>>>
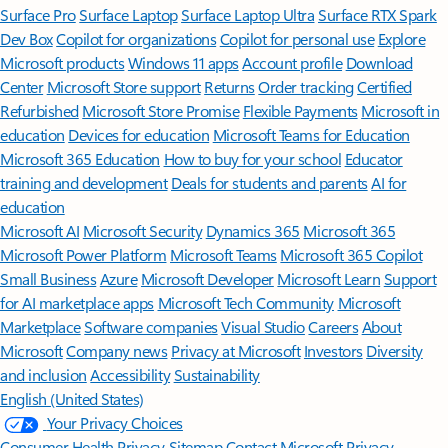
Surface Pro
Surface Laptop
Surface Laptop Ultra
Surface RTX Spark
Dev Box
Copilot for organizations
Copilot for personal use
Explore
Microsoft products
Windows 11 apps
Account profile
Download
Center
Microsoft Store support
Returns
Order tracking
Certified
Refurbished
Microsoft Store Promise
Flexible Payments
Microsoft in
education
Devices for education
Microsoft Teams for Education
Microsoft 365 Education
How to buy for your school
Educator
training and development
Deals for students and parents
AI for
education
Microsoft AI
Microsoft Security
Dynamics 365
Microsoft 365
Microsoft Power Platform
Microsoft Teams
Microsoft 365 Copilot
Small Business
Azure
Microsoft Developer
Microsoft Learn
Support
for AI marketplace apps
Microsoft Tech Community
Microsoft
Marketplace
Software companies
Visual Studio
Careers
About
Microsoft
Company news
Privacy at Microsoft
Investors
Diversity
and inclusion
Accessibility
Sustainability
English (United States)
Your Privacy Choices
Consumer Health Privacy
Sitemap
Contact Microsoft
Privacy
<<<
WHAT YOU ARE ASKED TO DO: Scan the entries above for the line containing "Small Business", and copy it and all lines after it exactly, down to and including the line containing "Contact Microsoft".

YOUR SOLUTION:
Small Business
Azure
Microsoft Developer
Microsoft Learn
Support
for AI marketplace apps
Microsoft Tech Community
Microsoft
Marketplace
Software companies
Visual Studio
Careers
About
Microsoft
Company news
Privacy at Microsoft
Investors
Diversity
and inclusion
Accessibility
Sustainability
English (United States)
Your Privacy Choices
Consumer Health Privacy
Sitemap
Contact Microsoft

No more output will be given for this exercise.